◆ **WHAT THE EXERCISE ASKS**
Exactly reproduce the lines beginning with the line that includes "cyclique de transfert des éléments" and ending with the last line of the data.

◆ **EXTRACTED MATERIAL**
Segment Open
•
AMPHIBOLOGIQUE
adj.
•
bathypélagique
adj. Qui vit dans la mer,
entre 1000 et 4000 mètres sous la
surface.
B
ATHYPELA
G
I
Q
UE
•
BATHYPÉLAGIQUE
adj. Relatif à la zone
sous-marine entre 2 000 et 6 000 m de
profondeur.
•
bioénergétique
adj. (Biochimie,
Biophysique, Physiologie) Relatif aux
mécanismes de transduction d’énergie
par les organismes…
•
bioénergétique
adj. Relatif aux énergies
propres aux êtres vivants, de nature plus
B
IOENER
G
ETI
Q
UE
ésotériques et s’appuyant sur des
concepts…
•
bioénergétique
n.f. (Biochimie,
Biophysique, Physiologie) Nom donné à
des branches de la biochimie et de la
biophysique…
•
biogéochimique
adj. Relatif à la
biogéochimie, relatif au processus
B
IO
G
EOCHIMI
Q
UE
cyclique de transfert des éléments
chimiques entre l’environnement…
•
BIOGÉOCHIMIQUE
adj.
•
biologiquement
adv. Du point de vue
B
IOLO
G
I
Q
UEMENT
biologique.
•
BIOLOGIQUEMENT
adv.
Segment Closed
◆ **WRITTEN REPLY**
cyclique de transfert des éléments
chimiques entre l’environnement…
•
BIOGÉOCHIMIQUE
adj.
•
biologiquement
adv. Du point de vue
B
IOLO
G
I
Q
UEMENT
biologique.
•
BIOLOGIQUEMENT
adv.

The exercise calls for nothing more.